Le 18 décembre 1874 Henry Hamilton Burton a fait une promesse de vente à Léon Gardner meunier de St-Liguori pour le moulin à farine ayant appartenu à John Dixon dans le 3ème rang de Cathcart. Le 27 janvier 1875 Benjamin Dixon tuteur des enfants minieurs de John Dixon a vendu par adjudication à George Dixon un terrain sur le lot 26 du 3ème rang de Cathcart avec un moulin à scie sur la rivière de l’Assomption et des parts dans le lot 25 avec un moulin à farine. Le même jour George Dixon a revendu à Henry H. Burton ses parts du lot 25 et du moulin à farine; celui-ci a alors vendu à Léon Gardner (Garnier) le moulin à farine à 4 paires de moulanges et les pouvoirs d’eau. Le 19 juin 1876 Henry H. Burton a vendu à Francis Jehosophat Thomas Dixon des terrains sur les lots 25 et 26 avec le moulin à scie. Le 19 mars 1879 Francis J. T. Dixon a vendu à son frère George William Dixon des terrains des lots 25 et 26 avec le moulin à scie. Le 20 juillet 1880 George W. Dixon a vendu à Léon Garnier les terrains et le moulin à scie.
En octobre 1874 Luc Arpin de St-Ambroise a mis en vente 1 moulin à farine réparé à neuf, 1 moulin à scie et 1 moulin à faire le bardeau situés à une lieue (4km environ) de St-Ambroise de Kildare.
Le 8 juin 1876 Robert Stafford et Luc Arpin commerçants de bois de St-Ambroise ont notifié et protesté à Denis Desrosiers propriétaire d’un moulin à scie dans le 4ème rang de Rawdon sur la rivière Rouge de leur livrer immédiatement 2.616 traverses restant d’un contrat de 5.000 à la chute de la rivière Rouge à Rawdon.
Le 22 janvier 1880 Narcisse Goulet meunier et scieur de St-Ambroise de Kildare demeurant maintenant aux États-Unis a reconnu avoir vendu à Jean-Baptiste Jarret dit Beauregard en 1856 une partie du lot N°9 du 11ème rang de Kildare avec un moulin à scie et à farine acheté de Bryan Markee et John Dixon en 1845 et il confirme l’acte de vente en faveur de Aurélie Jarret.
En août 1882 Luc Arpin a fait venir par le train une roue gigantesque pour son moulin de St-Ambroise pesant 5.000 livres.

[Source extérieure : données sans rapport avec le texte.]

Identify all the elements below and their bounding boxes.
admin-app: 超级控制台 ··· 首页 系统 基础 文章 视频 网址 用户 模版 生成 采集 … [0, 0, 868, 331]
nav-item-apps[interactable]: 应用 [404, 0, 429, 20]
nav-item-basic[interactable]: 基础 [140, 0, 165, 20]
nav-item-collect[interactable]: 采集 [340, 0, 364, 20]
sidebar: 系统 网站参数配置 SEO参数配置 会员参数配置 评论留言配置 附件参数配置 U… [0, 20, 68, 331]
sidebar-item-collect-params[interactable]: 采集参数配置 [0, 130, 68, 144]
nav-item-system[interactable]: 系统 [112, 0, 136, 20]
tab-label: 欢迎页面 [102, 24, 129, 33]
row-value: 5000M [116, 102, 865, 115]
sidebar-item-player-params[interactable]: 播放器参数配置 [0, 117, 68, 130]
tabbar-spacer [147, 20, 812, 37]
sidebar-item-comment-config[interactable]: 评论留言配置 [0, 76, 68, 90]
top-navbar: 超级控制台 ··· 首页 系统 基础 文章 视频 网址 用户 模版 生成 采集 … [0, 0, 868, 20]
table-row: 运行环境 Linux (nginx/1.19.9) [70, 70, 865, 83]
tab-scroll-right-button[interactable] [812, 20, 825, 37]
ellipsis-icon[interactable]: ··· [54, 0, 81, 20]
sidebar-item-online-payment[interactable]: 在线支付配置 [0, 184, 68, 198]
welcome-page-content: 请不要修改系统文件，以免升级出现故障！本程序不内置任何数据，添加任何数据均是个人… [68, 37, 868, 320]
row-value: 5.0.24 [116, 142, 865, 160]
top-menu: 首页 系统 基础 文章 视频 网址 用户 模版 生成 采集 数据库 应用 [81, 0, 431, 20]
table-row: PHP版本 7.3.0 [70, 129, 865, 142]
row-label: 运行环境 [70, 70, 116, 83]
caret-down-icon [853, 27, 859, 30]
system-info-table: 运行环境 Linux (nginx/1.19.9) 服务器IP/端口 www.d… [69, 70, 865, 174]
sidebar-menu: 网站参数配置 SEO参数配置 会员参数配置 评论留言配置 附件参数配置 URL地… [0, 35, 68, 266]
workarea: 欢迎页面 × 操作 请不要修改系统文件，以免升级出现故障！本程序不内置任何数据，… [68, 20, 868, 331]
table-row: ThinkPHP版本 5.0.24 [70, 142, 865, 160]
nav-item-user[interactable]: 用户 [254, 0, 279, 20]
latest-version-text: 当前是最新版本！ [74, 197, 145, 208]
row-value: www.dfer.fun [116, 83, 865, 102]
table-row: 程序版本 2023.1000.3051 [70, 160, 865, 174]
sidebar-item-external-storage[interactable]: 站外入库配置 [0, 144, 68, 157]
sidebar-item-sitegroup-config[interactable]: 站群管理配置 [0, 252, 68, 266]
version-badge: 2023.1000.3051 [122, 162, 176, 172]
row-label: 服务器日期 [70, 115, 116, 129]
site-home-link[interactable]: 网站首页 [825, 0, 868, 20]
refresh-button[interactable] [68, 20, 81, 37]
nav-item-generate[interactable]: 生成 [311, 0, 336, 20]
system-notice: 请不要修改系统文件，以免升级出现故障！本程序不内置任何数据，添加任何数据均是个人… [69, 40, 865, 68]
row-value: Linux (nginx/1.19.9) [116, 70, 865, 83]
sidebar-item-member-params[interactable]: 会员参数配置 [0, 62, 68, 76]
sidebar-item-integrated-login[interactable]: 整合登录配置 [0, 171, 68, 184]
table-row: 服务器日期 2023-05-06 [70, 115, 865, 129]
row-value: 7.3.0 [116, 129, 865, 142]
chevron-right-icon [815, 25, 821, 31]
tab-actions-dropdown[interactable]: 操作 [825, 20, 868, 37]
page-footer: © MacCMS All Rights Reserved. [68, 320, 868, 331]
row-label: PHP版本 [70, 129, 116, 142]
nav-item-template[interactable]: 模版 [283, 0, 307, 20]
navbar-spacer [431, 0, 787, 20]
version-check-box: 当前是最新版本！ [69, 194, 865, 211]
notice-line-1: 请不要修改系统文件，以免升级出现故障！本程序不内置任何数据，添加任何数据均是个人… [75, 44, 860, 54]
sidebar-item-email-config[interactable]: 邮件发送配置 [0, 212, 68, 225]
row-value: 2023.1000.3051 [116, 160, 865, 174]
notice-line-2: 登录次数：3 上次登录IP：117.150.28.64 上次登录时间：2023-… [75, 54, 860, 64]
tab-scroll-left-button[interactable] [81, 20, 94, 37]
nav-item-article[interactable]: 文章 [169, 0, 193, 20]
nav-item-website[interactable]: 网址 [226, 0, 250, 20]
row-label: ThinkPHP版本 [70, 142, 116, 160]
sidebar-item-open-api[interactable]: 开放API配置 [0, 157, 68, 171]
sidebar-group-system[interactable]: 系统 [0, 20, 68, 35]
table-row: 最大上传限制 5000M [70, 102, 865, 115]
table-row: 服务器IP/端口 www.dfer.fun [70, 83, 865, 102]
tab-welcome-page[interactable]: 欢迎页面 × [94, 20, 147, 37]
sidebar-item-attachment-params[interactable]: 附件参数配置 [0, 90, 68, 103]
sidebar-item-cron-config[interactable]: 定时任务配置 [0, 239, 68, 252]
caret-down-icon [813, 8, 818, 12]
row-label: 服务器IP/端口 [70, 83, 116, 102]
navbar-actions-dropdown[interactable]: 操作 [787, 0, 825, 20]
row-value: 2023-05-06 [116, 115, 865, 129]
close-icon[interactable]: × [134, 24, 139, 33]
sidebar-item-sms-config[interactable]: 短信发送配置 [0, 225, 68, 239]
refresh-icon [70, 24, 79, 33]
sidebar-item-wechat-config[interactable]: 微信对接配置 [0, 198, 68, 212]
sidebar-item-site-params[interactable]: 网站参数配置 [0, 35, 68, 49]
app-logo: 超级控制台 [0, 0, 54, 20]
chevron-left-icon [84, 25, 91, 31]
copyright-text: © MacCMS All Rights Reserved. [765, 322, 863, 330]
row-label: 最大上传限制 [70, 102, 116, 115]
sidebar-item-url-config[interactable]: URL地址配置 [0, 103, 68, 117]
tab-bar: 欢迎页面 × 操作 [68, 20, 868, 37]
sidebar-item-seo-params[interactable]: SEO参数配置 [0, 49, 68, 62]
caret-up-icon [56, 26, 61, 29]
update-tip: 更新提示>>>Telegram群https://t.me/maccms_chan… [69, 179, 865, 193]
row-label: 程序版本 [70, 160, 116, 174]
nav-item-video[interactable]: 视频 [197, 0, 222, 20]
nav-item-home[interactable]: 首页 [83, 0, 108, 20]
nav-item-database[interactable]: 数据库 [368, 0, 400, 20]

En 1890 Luc Arpin a encore mis en vente son moulin à farine à St-Ambroise rang Radstock.
J. Claude Lapierre a écrit que Luc Arpin avait acheté les moulins de la faillite de John et Benjamin Dixon en 1869 et qu’il les avait exploités pendant 18 ans avant de les céder à son fils Charles qui les a aussi exploités pendant 18 ans. En 1906 Eugène Bourgeois a acheté le moulin à grain et 5 ans plus tard Wilbrod Perrault le moulin à scie; E. Bourgeois a ensuite acquis les moulins y compris celui à cardes situé à côté. Le moulin a scie a continué à fonctionner jusqu’en 1960.
Les moulins Goulet-Beauregard à la décharge du lac des Français sont moins bien documentés; en 1891 Léandre a mis en vente le moulin à farine.
À St-Alphonse M. Léon Gardner a mis en vente un moulin à scies rondes, un moulin à bardeau et un moulin à farine contenant 4 paires de moulanges en 1892.
M. Charles Arpin, propriétaire d’un moulin à bois, à Radstock, Kildare, annonce qu’il a en mains toutes sortes de bois de sciage, qu’il vendra à très bonnes conditions – L’Étoile du Nord, 11 juin 1896.
Le moulin à carde appartenait à Ulric Gauthier en 1926, puis en 1945 Lucien Fitzpatrick annonçait des machineries ayant servi aux opérations de carderie.
Les moulins à eau ont été remplacés par des moulins à vapeur qui étaient plus petits et plus nombreux. Il y a déjà eu à Ste-Marcelline cinq moulins à scie, trois moulins à farine et un moulin à cardes selon la municipalité, il y en avait aussi plusieurs à St-Ambroise et St-Alphonse.